The News in Earnings Announcement Disclosures: Capturing Word Context Using LLM Methods

Management Science, Forthcoming
https://doi.org/10.1287/mnsc.2024.05417

48 Pages Posted: 3 Apr 2025

See all articles by Federico Siano

Federico Siano

University of Texas at Dallas - Naveen Jindal School of Management

Date Written: February 25, 2025

Abstract

This study examines the information content of textual disclosures in firms' earnings announcements. Using a large language model (LLM) to capture information in both words and word context, I show that the news in earnings press releases (i) explains three times more variation in short-window stock returns than a host of textual measures based on dictionary and non-LLM machine learning methods; (ii) doubles the R2 of an array of financial statement surprises, modeled with conventional regression or machine learning approaches; and (iii) accounts for a large fraction of immediate price revisions within just 5 minutes of release.
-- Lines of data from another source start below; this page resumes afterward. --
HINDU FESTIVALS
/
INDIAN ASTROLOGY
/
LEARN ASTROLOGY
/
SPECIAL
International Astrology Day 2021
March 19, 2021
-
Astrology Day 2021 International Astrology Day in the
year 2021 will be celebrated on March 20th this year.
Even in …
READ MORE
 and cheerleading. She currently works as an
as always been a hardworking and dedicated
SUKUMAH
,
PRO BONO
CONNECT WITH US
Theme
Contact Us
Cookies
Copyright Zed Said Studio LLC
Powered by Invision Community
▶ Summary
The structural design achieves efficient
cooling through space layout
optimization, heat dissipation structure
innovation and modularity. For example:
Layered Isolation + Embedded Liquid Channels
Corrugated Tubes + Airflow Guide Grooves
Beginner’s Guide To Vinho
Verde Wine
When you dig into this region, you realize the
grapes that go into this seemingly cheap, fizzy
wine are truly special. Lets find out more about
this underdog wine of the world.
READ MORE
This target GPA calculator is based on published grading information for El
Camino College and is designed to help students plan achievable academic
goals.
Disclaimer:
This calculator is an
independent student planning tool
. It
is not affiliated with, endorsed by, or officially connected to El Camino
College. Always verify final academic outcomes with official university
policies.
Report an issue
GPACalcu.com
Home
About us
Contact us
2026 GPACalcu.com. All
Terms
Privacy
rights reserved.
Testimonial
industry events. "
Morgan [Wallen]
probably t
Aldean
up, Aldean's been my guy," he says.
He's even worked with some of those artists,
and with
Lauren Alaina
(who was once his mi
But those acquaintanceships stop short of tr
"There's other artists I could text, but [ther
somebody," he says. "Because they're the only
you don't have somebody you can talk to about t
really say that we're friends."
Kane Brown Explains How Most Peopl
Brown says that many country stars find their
LLM-modeled conference calls further enhance R2 by one-fourth compared to press releases and financial surprises. Textual disclosures are more informative when earnings are less persistent and during periods of aggregate uncertainty. Most news arises from text describing numbers, at the beginning of the disclosure, and including novel contents. These findings highlight the role of firms' textual disclosures in moving stock prices and advance our understanding of how investors utilize corporate disclosures.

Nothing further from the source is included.